Это крайне тревожило. Вдобавок мы находились в откровенно неравных условиях. Даже при том, что мы привлекли лучших юристов в России, это само по себе не имело значения, так как нам противостояли сотрудники правоохранительных органов, действующие за рамками права. Мы нуждались в источниках информации, чтобы понять, что же они замышляют. Нам нужен был Аслан, который посоветовал Вадиму покинуть Россию в 2006 году.

Мы не знали, продолжается ли тот межведомственный конфликт, который в свое время подтолкнул Аслана к мысли предупредить Вадима. Уверенности в том, что он снова захочет нам помогать, не было, но все же стоило попробовать выйти с ним на контакт. Вадим отправил ему короткое сообщение с просьбой о помощи. Через полчаса пришел ответ: «Что вы хотите узнать?»
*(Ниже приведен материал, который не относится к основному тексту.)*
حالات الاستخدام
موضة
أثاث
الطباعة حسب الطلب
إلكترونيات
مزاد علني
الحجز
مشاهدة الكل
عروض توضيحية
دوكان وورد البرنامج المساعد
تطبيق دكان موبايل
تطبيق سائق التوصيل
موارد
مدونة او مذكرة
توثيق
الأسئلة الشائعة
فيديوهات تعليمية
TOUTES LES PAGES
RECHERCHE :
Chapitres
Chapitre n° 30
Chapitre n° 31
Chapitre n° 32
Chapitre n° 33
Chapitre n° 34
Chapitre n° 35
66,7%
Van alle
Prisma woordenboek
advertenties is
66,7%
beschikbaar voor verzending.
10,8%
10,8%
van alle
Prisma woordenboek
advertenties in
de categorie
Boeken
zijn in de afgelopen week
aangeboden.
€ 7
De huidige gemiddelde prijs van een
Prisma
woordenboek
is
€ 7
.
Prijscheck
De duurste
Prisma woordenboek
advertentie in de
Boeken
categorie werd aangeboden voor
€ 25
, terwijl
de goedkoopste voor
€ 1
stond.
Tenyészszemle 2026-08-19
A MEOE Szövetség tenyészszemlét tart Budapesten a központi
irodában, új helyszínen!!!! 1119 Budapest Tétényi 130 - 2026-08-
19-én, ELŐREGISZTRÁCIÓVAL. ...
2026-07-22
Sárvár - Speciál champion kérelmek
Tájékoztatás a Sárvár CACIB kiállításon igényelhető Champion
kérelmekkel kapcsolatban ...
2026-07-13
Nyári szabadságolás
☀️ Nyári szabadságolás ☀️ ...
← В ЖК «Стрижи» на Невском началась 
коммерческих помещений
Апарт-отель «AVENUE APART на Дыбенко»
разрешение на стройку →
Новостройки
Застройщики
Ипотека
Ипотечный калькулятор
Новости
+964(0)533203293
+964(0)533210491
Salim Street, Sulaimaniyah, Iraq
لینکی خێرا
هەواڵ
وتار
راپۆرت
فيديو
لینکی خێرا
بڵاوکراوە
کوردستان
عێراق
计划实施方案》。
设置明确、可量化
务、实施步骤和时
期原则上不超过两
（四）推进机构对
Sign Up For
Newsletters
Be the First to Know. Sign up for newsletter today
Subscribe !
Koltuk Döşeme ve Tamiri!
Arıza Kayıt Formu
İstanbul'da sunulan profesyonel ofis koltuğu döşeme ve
«Кто стоит за обысками у нас на прошлой неделе и что еще они планируют?» — задал вопрос Вадим.

Через некоторое время пришел ответ: «За всем стоит Управление „К“ ФСБ. Они хотят разделаться с Браудером и отобрать все активы. Это лишь начало. Будут и другие уголовные дела».

Когда Вадим перевел мне это сообщение, от волнения у меня начала подергиваться нога — сообщение было недвусмысленным и сулило крупные неприятности. Но я отчаянно надеялся, что Аслан ошибается.

В голове у меня возник миллион вопросов, начиная с того, что такое управление «К».

Я спросил Вадима, но тот не знал. Мы подошли к его рабочему столу в надежде найти хоть что-нибудь в Интернете. На удивление, это сработало: несколько кликов на ссылки — и перед нами официальная структура органов ФСБ. Управление «К» занималось финансовой контрразведкой.

Я еле добрел до своего стола и свалился в кресло. Попросил секретаря ни с кем не соединять: нужно было все обдумать. Мысль о том, что я стал объектом преследования управления «К», пугала. Это было уже слишком.

Я сидел и размышлял: «Итак, меня преследуют российские спецслужбы, и я ничего не могу с этим поделать. Я не могу подать на них жалобу, не могу получить от них документы дела. Это секретное подразделение. Хуже того, у них есть доступ к неограниченным ресурсам — и законным, и незаконным. В ФСБ не выносят постановлений об аресте и не отправляют запросы на экстрадицию: они просто посылают профессиональных убийц».